- [What is expected] Identify all lines below that hold "point" and collect them.

****************

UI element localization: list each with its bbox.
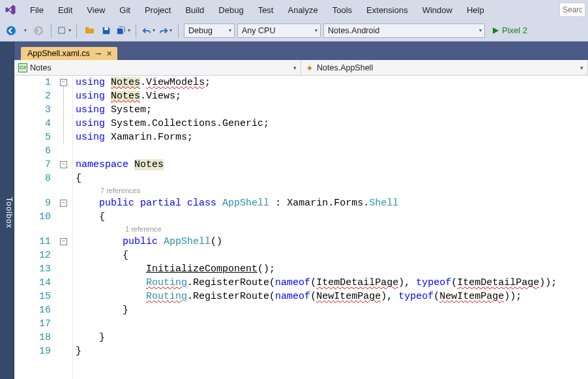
code-editor[interactable]: 1 2 3 4 5 6 7 8 9 10 11 12 13 14 15 16 1… [14,76,588,379]
run-target-label: Pixel 2 [502,25,527,35]
nav-forward-button[interactable] [31,23,46,38]
fold-toggle-usings[interactable]: − [60,79,67,86]
search-input[interactable] [559,3,585,17]
navigation-bar: C# Notes ◈ Notes.AppShell [14,60,588,76]
menu-test[interactable]: Test [252,3,280,18]
fold-toggle-namespace[interactable]: − [60,161,67,168]
new-project-button[interactable] [57,23,71,38]
file-tab-appshell[interactable]: AppShell.xaml.cs ⊸ ✕ [21,47,117,60]
class-icon: ◈ [305,63,314,72]
menu-debug[interactable]: Debug [212,3,250,18]
line-number-gutter: 1 2 3 4 5 6 7 8 9 10 11 12 13 14 15 16 1… [14,76,59,379]
nav-back-button[interactable] [4,23,18,38]
menu-extensions[interactable]: Extensions [360,3,415,18]
fold-toggle-class[interactable]: − [60,200,67,207]
svg-point-1 [34,26,43,35]
open-file-button[interactable] [82,23,96,38]
menu-bar: File Edit View Git Project Build Debug T… [0,0,588,20]
svg-point-0 [7,26,16,35]
code-text[interactable]: using Notes.ViewModels; using Notes.View… [73,76,588,379]
toolbox-panel-tab[interactable]: Toolbox [0,42,14,379]
solution-platform-combo[interactable]: Any CPU [237,23,321,38]
csharp-project-icon: C# [18,63,27,72]
close-tab-icon[interactable]: ✕ [106,50,112,58]
outlining-margin[interactable]: − − − − [59,76,73,379]
toolbar-separator [76,23,77,38]
vs-logo-icon [3,2,18,18]
fold-toggle-method[interactable]: − [60,238,67,245]
toolbar-separator [136,23,136,38]
undo-button[interactable] [141,23,156,38]
svg-rect-2 [58,27,64,33]
solution-config-combo[interactable]: Debug [184,23,235,38]
toolbar: Debug Any CPU Notes.Android Pixel 2 [0,20,588,42]
svg-rect-3 [104,27,108,29]
editor-tab-strip: AppShell.xaml.cs ⊸ ✕ [14,42,588,60]
menu-edit[interactable]: Edit [51,3,79,18]
save-button[interactable] [99,23,113,38]
menu-tools[interactable]: Tools [326,3,359,18]
menu-file[interactable]: File [23,3,50,18]
codelens-class-refs[interactable]: 7 references [76,185,588,196]
nav-type-label: Notes.AppShell [317,63,373,72]
menu-git[interactable]: Git [113,3,137,18]
toolbar-separator [178,23,179,38]
save-all-button[interactable] [116,23,130,38]
menu-build[interactable]: Build [179,3,211,18]
pin-tab-icon[interactable]: ⊸ [95,50,101,58]
menu-window[interactable]: Window [416,3,459,18]
codelens-ctor-refs[interactable]: 1 reference [76,224,588,235]
startup-project-combo[interactable]: Notes.Android [323,23,485,38]
menu-analyze[interactable]: Analyze [281,3,324,18]
nav-scope-combo[interactable]: C# Notes [14,60,301,75]
menu-view[interactable]: View [80,3,111,18]
menu-help[interactable]: Help [460,3,491,18]
nav-scope-label: Notes [30,63,51,72]
start-debug-button[interactable]: Pixel 2 [488,23,531,38]
redo-button[interactable] [158,23,173,38]
toolbar-separator [51,23,51,38]
nav-back-history-button[interactable] [21,23,29,38]
file-tab-label: AppShell.xaml.cs [27,49,90,58]
nav-type-combo[interactable]: ◈ Notes.AppShell [301,60,588,75]
menu-project[interactable]: Project [138,3,177,18]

****************

- [Output of the task]
svg-point-1 [34,26,43,35]
svg-point-0 [7,26,16,35]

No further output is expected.